Jolies découvertes que celles de la visite de la belle dame, de l’ambiance chaleureuse qui y règne et de la nouvelle perspective sur le lac qu’elle nous offre à son bord. Certains sont des connaisseurs, d’autres des amateurs. Tels des musiciens qui se découvrent avant de lancer l’orchestre, nous faisons connaissance. Un café et un croissant suffiront à apercevoir le dessein du jour.
Tour à tour, les arceaux d’hiver se dressent. En milieu d’après-midi la galère est fin prête à recevoir son manteau d’hiver ! Il faudra revenir pour le lui enfiler. En effet, si le vent souffle sur La Liberté, elle risquerait de prendre le large !
Merci à chaque dévoué ayant formé un maillon solide de sa chaîne ! Si vous aussi, vous rêvez de faire d’une belle galère un souvenir aussi utile que chaleureux, n’hésitez pas à nous rejoindre ! Son fidèle équipage sera ravi de vous envoyer des nouvelles de la Liberté et de vous compter comme l’un de ses soutiens.

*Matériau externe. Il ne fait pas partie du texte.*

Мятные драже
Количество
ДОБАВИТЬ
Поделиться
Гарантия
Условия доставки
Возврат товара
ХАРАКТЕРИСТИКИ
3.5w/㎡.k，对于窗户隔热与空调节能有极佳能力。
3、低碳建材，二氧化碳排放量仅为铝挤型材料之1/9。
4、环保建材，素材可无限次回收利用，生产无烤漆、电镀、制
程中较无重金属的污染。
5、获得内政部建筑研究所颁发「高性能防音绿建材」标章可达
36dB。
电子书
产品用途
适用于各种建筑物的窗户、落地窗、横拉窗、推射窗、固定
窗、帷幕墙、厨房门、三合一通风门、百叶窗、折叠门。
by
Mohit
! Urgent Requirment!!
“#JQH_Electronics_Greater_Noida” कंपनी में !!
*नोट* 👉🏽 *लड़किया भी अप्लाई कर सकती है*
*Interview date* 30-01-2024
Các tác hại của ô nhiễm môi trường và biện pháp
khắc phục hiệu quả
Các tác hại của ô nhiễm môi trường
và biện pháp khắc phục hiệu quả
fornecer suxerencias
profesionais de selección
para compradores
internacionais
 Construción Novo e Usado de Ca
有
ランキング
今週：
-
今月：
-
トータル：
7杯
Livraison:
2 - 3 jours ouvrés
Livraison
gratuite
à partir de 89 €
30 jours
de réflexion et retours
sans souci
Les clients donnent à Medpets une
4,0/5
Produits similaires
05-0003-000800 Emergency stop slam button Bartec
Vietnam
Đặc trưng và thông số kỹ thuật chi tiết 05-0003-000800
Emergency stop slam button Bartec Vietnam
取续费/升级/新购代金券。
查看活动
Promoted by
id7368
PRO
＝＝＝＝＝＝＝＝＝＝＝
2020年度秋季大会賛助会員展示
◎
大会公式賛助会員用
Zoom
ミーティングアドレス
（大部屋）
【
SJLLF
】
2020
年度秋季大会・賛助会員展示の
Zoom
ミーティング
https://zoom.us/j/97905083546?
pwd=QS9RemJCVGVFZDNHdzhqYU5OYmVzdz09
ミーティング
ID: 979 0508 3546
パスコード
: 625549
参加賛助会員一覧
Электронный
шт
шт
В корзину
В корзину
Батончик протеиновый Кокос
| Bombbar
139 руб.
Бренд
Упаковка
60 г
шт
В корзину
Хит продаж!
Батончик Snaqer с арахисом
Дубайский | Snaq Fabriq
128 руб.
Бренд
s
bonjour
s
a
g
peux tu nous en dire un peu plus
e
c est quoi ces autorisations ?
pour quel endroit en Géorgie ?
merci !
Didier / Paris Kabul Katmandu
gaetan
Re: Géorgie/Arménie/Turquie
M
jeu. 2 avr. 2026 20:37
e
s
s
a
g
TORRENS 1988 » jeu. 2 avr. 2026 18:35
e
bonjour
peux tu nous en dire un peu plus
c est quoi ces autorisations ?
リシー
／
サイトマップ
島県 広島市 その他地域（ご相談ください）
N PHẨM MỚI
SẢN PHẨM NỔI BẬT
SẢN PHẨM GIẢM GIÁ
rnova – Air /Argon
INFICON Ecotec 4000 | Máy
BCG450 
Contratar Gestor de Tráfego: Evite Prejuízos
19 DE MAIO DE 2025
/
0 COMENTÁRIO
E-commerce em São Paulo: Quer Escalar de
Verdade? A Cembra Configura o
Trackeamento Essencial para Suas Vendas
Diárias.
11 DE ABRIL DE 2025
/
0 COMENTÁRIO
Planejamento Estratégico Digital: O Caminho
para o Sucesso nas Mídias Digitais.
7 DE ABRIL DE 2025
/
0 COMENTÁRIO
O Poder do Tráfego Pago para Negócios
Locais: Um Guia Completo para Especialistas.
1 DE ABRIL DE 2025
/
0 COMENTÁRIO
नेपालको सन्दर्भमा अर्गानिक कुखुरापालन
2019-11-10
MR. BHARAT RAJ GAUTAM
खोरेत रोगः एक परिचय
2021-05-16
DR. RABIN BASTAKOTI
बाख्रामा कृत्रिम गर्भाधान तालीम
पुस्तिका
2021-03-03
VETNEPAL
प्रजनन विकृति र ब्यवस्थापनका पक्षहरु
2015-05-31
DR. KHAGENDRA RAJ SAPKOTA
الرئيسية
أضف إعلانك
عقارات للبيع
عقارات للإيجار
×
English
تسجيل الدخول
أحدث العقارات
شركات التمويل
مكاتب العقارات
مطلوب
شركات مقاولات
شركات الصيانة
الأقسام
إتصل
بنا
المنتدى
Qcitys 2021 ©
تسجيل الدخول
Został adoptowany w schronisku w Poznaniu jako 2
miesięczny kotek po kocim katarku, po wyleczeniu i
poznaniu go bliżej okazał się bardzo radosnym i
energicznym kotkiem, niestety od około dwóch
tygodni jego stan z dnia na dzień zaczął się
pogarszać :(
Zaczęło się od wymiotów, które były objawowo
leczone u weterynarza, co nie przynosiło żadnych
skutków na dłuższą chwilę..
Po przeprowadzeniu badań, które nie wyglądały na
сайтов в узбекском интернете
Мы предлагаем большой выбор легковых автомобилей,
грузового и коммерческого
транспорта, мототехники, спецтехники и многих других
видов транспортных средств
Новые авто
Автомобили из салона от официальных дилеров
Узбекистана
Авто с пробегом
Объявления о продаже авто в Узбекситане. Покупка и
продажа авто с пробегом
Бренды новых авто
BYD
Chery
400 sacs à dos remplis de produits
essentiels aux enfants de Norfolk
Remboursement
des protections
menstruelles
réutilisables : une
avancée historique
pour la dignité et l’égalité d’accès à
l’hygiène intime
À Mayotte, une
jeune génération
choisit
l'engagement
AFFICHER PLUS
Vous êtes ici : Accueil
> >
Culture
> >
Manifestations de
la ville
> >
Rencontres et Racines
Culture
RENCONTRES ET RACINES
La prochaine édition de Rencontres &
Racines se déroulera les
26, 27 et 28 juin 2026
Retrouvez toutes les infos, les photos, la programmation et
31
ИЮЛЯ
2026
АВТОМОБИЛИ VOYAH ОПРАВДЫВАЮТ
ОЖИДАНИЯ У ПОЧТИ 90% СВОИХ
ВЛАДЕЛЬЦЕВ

Qu’il soit régulier ou ponctuel, financier ou humain, il permettra à la Liberté de continuer à voguer sur les belles ondes lacustres du Léman !
Claire, 9.11.2019.

Pour habiller cette demoiselle,
il faut monter les arceaux,
et commencer par les premiers

Pour Kevin, la soupe chaude c’est à midi pile.

Pour les derniers arceaux mieux vaut être aussi équilibriste. Il ne reste plus qu’à glisser le manteau d’hiver.